İsa (as)’ın Allah’ın oğlu olduğu en büyük bir yalan, en adi bir iftiradır. Allah Teâlâ’nın eşi ve oğlu olduğu, Yunan’dan ve Roma’dan kalma bir inançtır, oradan Hıristiyanlığa bulaştırıldı. Hıristiyanların dini kaynağı kabul edilen İncil ve Yahudilerin inanç kayağı olan Tevrat, maalesef mitoloji haline getirildi.

Kuran’da Allah Teâlâ’nın buyurduğu gibi, gerçek din İslam’dır; geride kalanlar ise insanın hakla batılı karıştırmasıdır.  Hazreti İsa, asla, ‘ben Allah’ın oğluyum’, demedi. Hz.
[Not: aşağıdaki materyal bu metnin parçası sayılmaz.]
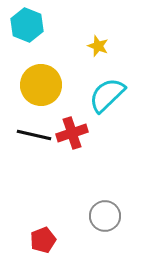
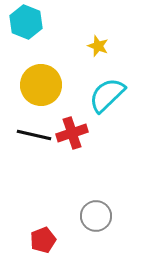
cyan hexagon: moved 1 px left, 3 px up
gray circle: moved 9 px left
Meryem’de ‘ben Tanrının eşiyim’, diye bir söz söylemedi. İncil’e bu tahrifatı menfaatleri icabı ruhbanlar soktu. Tevrat’taki yüzlerce uydurma anlatım da yine Yahudi din adamlarının azim bir bühtanıdır.
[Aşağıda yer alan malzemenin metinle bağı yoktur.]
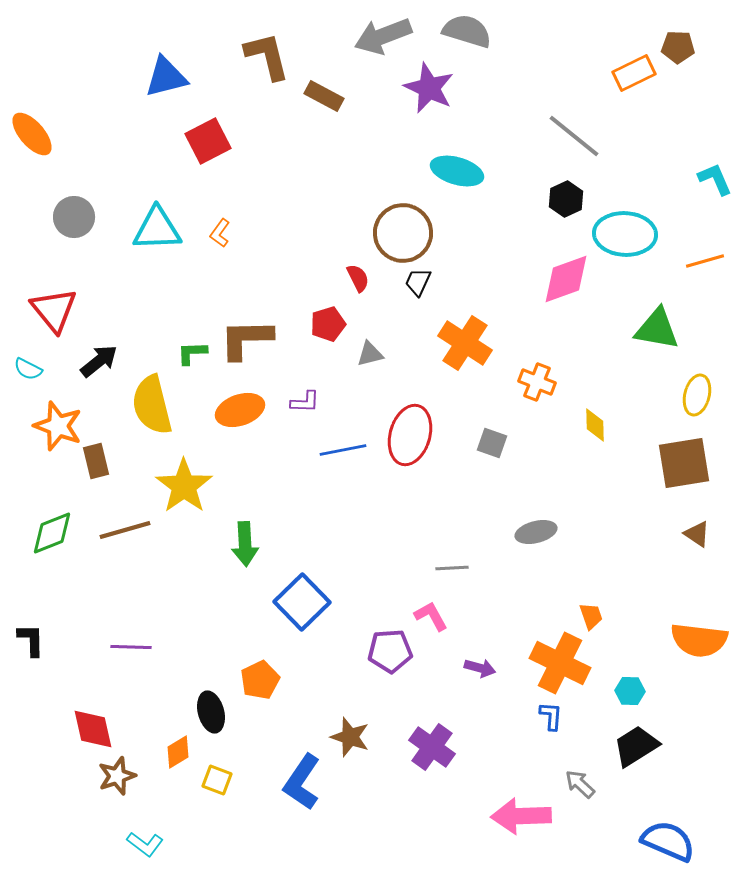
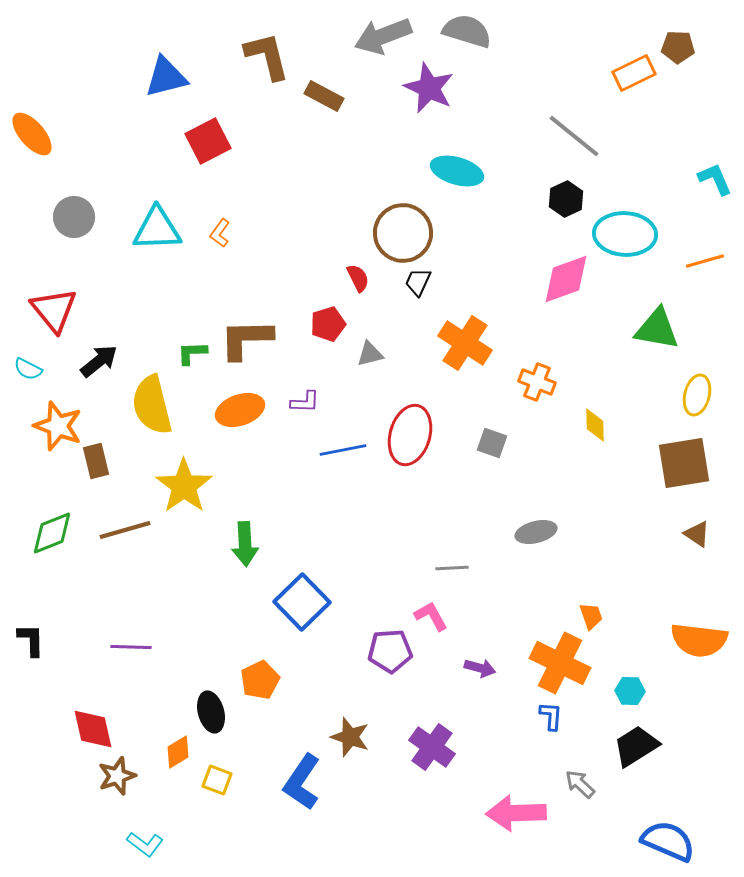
pink arrow at (521, 816): moved 5 px left, 3 px up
Sonuç: Din adına elimizde bir mihenk taşı var; Kuran. Kuranla test edilmeyen hiçbir bilgi, kaynağı ne olursa olsun, gerçek bir dini inanç kabul edilemez. Geçmişleri ve yaşayanlarıyla birlikte uydurma din ve tanrı kültü bir aldanma ve aldatmadır. Allah Teâlâ’nın eşi, çocukları, hısımı akrabası, yoktur; O, tüm bu eksikliklerden münezzehtir. Her şey ona muhtaçtır, fakat O hiçbir şeye muhtaç değildir. Her şeyi yaratan, yarattıklarını idame ettiren ve hayatlarını sona erdiren hayat sahibi olan Rabbimizdir.  Kim kimin yakını olursa olsun, herkes hesabını tamı tamına Adil olan Rabbimize verecektir. Kim kimin oğlu ve kızı olursa olsun, Cennetlikler Cennete; Cehennemlikler de Cehenneme gideceklerdir. Gerisi, yalancıların yalanıdır.